The question is so sobering that I sit up slowly and continue my story, “Well, like I was saying, there was this whole incident over the toilet bowl. And which way to swish the brush in the bowl and how to add rose petals whenever a guest is in residence. Which doesn’t appear to be very often, ‘cause I have only seen one so far, and he only stayed for one day. He drove a nice yellow Ferrari though. Anyway, I think I just snapped and started screaming bloody murder because Alice grabbed my hand and tried to show me how to use the toilet brush in the correct way. I kept screaming and screaming and then Alice abruptly let go.
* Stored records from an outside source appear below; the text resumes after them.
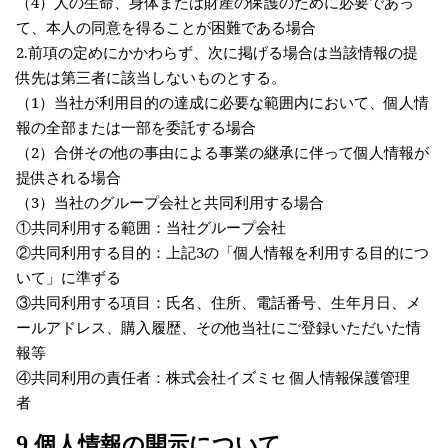
（4）人の生命、身体または財産の保護のために必要であっ
て、本人の同意を得ることが困難である場合
2.前項の定めにかかわらず、次に掲げる場合は当該情報の提
供先は第三者に該当しないものとする。
（1）当社が利用目的の達成に必要な範囲内において、個人情
報の全部または一部を委託する場合
（2）合併その他の事由による事業の継承に伴って個人情報が
提供される場合
（3）当社のグループ会社と共同利用する場合
①共同利用する範囲：当社グループ会社
②共同利用する目的：上記3の「個人情報を利用する目的につ
いて」に準ずる
③共同利用する項目：氏名、住所、電話番号、生年月日、メ
ールアドレス、購入履歴、その他当社にご登録いただいた情
報等
④共同利用の責任者：株式会社イズミセ 個人情報保護管理
者
9.個人情報の開示について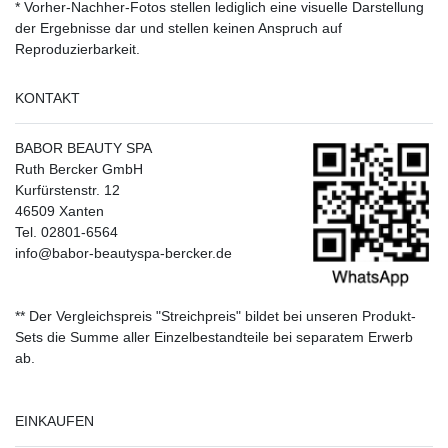
* Vorher-Nachher-Fotos stellen lediglich eine visuelle Darstellung
der Ergebnisse dar und stellen keinen Anspruch auf
Reproduzierbarkeit.
KONTAKT
BABOR BEAUTY SPA
Ruth Bercker GmbH
Kurfürstenstr. 12
46509 Xanten
Tel. 02801-6564
info@babor-beautyspa-bercker.de
** Der Vergleichspreis "Streichpreis" bildet bei unseren Produkt-
Sets die Summe aller Einzelbestandteile bei separatem Erwerb
ab.
EINKAUFEN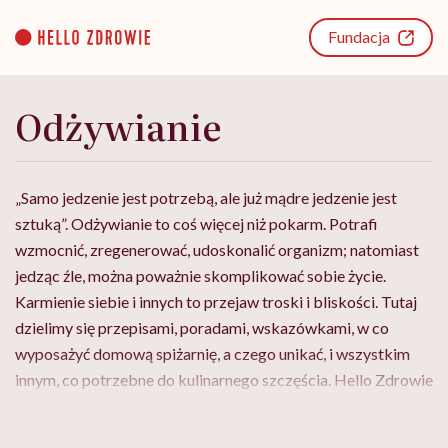
Go
to
Fundacja
content
Odżywianie
„Samo jedzenie jest potrzebą, ale już mądre jedzenie jest
sztuką”. Odżywianie to coś więcej niż pokarm. Potrafi
wzmocnić, zregenerować, udoskonalić organizm; natomiast
jedząc źle, można poważnie skomplikować sobie życie.
Karmienie siebie i innych to przejaw troski i bliskości. Tutaj
dzielimy się przepisami, poradami, wskazówkami, w co
wyposażyć domową spiżarnię, a czego unikać, i wszystkim
innym, co potrzebne do kulinarnego szczęścia. Hello Zdrowie
zaprasza do wspólnego stołu.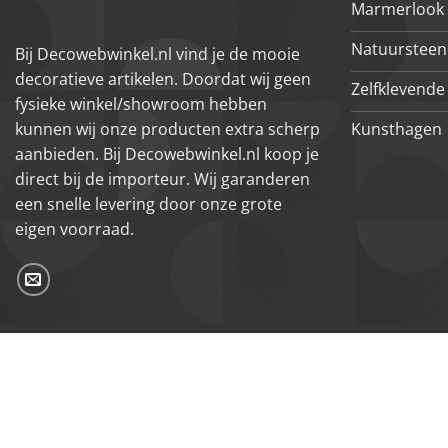
Marmerlook 
Natuursteen
Bij Decowebwinkel.nl vind je de mooie
decoratieve artikelen. Doordat wij geen
Zelfklevende 
fysieke winkel/showroom hebben
Kunsthagen
kunnen wij onze producten extra scherp
aanbieden. Bij Decowebwinkel.nl koop je
direct bij de importeur. Wij garanderen
een snelle levering door onze grote
eigen voorraad.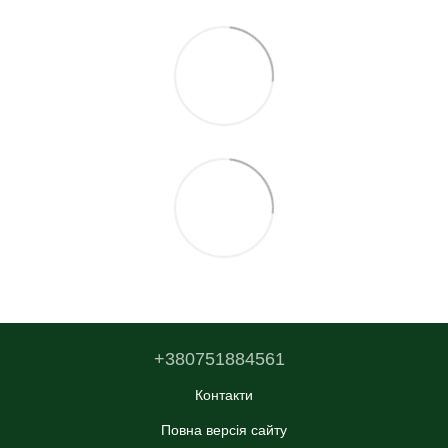
+380751884561
Контакти
Повна версія сайту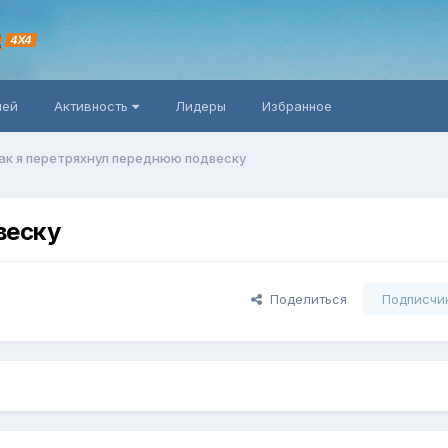
R
4X4
ней
Активность
Лидеры
Избранное
ак я перетряхнул переднюю подвеску
веску
Поделиться
Подписчи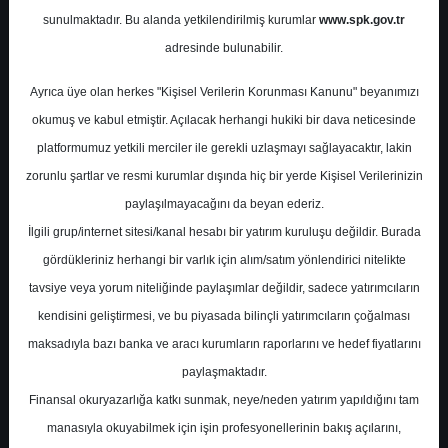
Finansalları
sunulmaktadır. Bu alanda yetkilendirilmiş kurumlar
www.spk.gov.tr
adresinde bulunabilir.
İnfo Yatırım
28 Nisan 2026
Ayrıca üye olan herkes "Kişisel Verilerin Korunması Kanunu" beyanımızı
okumuş ve kabul etmiştir. Açılacak herhangi hukiki bir dava neticesinde
platformumuz yetkili merciler ile gerekli uzlaşmayı sağlayacaktır, lakin
zorunlu şartlar ve resmi kurumlar dışında hiç bir yerde Kişisel Verilerinizin
paylaşılmayacağını da beyan ederiz.
İlgili grup/internet sitesi/kanal hesabı bir yatırım kuruluşu değildir. Burada
gördükleriniz herhangi bir varlık için alım/satım yönlendirici nitelikte
A-
A+
tavsiye veya yorum niteliğinde paylaşımlar değildir, sadece yatırımcıların
kendisini geliştirmesi, ve bu piyasada bilinçli yatırımcıların çoğalması
Grafiklerle TAVHL Finansalları
maksadıyla bazı banka ve aracı kurumların raporlarını ve hedef fiyatlarını
paylaşmaktadır.
Raporda TAV Havalimanları için 2026/03
Finansal okuryazarlığa katkı sunmak, neye/neden yatırım yapıldığını tam
dönemine ait çeyreklik finansal görünüm
manasıyla okuyabilmek için işin profesyonellerinin bakış açılarını,
öne çıkarılıyor ve hisse fiyatı 242,00 ile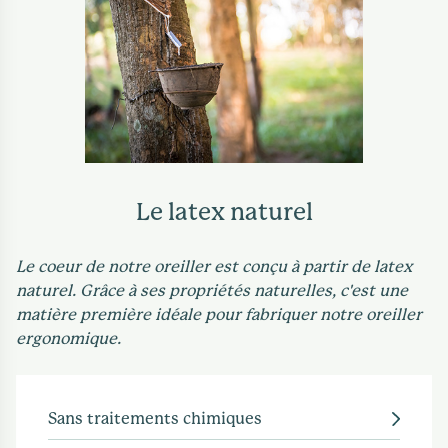
Le latex naturel
Le coeur de notre oreiller est conçu à partir de latex
naturel. Grâce à ses propriétés naturelles, c'est une
matière première idéale pour fabriquer notre oreiller
ergonomique.
Sans traitements chimiques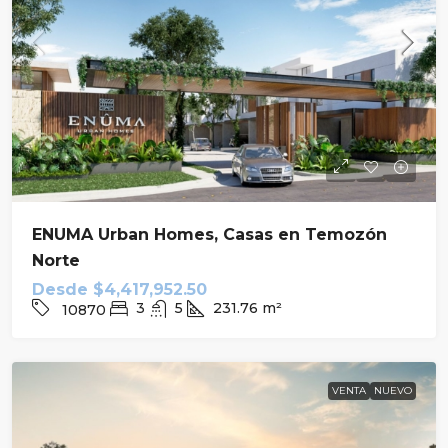
ENUMA Urban Homes, Casas en Temozón
Norte
Desde
$4,417,952.50
3
5
231.76
m²
10870
VENTA
NUEVO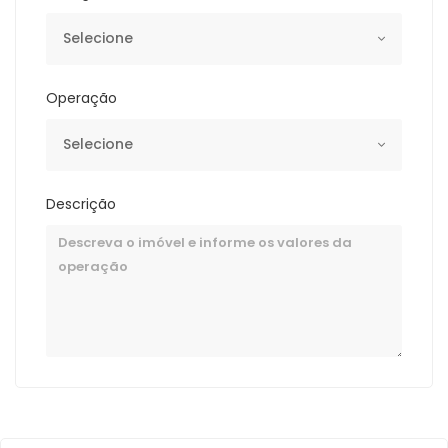
Selecione
Operação
Selecione
Descrição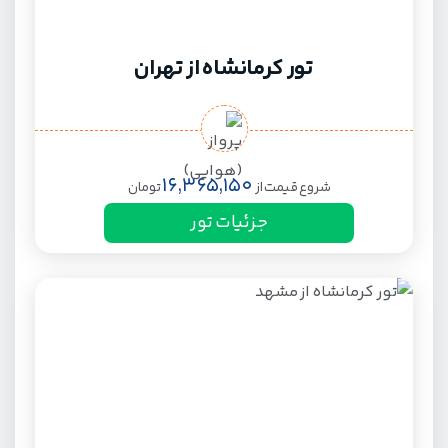
تور کرمانشاه از تهران
16,365,150
شروع قیمت از
تومان
جزئیات تور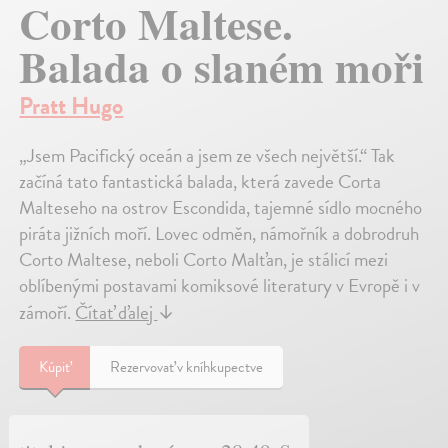
Corto Maltese.
Balada o slaném moři
Pratt Hugo
„Jsem Pacifický oceán a jsem ze všech největší.“ Tak
začíná tato fantastická balada, která zavede Corta
Malteseho na ostrov Escondida, tajemné sídlo mocného
piráta jižních moří. Lovec odměn, námořník a dobrodruh
Corto Maltese, neboli Corto Malťan, je stálicí mezi
oblíbenými postavami komiksové literatury v Evropě i v
zámoří.
Čítať ďalej
↓
Kúpiť
Rezervovať v kníhkupectve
She told me the lessons were over for the day, and all I had to do was iron a few sheets and I could go home.”

At this point of my story, I put my hands on my hips and say in my most mocking voice, trying to mimic my Aunt Alice to a T, “Yes, well, maybe you have learned enough for one morning, Lee-lee Bee-Brrr-Eee. I tell you what, Lee-lee, why don’t you follow me back downstairs. I’ll show you the laundry and you can iron a few sheets before you take your lunch break. Va bene?”

“Oh brother.” Rupa grimaces.

“Yeah,” I say in my own voice, “so I am thinking to myself at this point, well, that’s more like it. So I follow Alice to the laundry. It’s a pretty room too, Ruup, my friend. It looks exactly like a slightly larger version of the cloakroom I told you about—the cloakroom with the staff entrance; remember, I did tell you about the fuss Alice made because I used the front door on my first day of work?”

I wait for Rupa to nod before I continue, “Anyway, this room too has high, deep set windows. And it smells so nice. Like linen water.” I stop and pretend to be sniffing the Villa Buschi laundry room.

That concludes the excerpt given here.